**** The data ****

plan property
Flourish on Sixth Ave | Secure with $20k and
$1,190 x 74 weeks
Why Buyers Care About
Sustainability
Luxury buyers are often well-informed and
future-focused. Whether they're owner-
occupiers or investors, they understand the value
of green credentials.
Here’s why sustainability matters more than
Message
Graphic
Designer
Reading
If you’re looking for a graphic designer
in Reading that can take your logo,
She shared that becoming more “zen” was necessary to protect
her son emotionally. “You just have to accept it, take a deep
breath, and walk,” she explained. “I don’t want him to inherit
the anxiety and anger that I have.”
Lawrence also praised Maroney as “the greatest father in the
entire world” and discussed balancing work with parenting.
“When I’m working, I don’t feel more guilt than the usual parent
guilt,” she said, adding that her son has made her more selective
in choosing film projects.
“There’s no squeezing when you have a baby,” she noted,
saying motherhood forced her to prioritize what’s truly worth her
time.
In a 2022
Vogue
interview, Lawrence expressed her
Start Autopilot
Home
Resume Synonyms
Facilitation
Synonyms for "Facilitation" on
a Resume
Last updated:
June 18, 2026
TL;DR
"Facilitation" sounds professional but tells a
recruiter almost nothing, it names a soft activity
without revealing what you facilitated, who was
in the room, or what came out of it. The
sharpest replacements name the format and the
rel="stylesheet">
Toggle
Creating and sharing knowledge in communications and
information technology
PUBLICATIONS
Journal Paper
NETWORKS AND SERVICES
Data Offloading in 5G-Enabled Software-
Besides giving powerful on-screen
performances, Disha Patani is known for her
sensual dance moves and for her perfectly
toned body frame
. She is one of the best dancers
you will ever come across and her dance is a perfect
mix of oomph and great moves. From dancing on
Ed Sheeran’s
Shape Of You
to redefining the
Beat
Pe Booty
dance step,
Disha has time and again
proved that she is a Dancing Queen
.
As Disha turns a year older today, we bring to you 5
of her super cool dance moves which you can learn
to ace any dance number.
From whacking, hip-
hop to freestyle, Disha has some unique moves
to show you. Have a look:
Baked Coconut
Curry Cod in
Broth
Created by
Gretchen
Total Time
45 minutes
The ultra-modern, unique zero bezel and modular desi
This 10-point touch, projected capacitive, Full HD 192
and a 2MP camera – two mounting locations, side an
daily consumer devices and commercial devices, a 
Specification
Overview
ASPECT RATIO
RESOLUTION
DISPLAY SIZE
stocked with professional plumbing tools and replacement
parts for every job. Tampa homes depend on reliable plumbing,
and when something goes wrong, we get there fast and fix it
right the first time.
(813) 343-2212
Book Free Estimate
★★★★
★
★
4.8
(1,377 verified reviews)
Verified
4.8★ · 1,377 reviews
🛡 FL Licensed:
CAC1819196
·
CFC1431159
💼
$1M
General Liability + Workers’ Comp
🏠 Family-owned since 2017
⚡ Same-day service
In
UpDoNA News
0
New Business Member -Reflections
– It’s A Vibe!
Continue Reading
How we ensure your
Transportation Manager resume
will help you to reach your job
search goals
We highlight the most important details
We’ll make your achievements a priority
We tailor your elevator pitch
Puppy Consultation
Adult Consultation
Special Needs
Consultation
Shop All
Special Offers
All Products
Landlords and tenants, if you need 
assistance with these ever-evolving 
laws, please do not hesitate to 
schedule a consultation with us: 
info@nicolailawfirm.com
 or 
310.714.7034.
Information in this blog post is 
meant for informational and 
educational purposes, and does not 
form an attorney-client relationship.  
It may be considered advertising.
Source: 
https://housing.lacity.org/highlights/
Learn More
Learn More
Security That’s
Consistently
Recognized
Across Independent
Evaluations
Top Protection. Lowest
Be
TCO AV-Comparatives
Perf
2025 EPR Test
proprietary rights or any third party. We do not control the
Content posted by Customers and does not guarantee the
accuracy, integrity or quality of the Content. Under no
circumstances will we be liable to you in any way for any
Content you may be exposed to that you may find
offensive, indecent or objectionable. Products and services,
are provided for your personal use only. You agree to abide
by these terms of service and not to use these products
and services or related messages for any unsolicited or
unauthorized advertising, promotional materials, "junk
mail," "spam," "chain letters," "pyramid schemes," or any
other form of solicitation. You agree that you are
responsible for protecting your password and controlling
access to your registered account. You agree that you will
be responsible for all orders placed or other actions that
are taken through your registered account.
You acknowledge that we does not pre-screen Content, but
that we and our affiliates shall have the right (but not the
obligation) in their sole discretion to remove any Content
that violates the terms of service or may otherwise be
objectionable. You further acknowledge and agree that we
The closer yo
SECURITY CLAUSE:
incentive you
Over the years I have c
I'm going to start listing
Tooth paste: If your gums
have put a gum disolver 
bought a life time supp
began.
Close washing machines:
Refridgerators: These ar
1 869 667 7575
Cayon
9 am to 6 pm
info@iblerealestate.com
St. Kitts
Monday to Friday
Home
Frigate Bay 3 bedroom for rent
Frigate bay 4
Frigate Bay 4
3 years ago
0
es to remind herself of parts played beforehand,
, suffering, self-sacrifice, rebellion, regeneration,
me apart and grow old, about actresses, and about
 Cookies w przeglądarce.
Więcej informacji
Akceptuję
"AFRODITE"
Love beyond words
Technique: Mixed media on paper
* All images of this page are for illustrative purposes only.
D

****

What is needed - Could you return exactly the lines above from the line with "June 18, 2026" to the line with "sharpest replacements name the format and the", both included, and nothing else?

Answer -
June 18, 2026
TL;DR
"Facilitation" sounds professional but tells a
recruiter almost nothing, it names a soft activity
without revealing what you facilitated, who was
in the room, or what came out of it. The
sharpest replacements name the format and the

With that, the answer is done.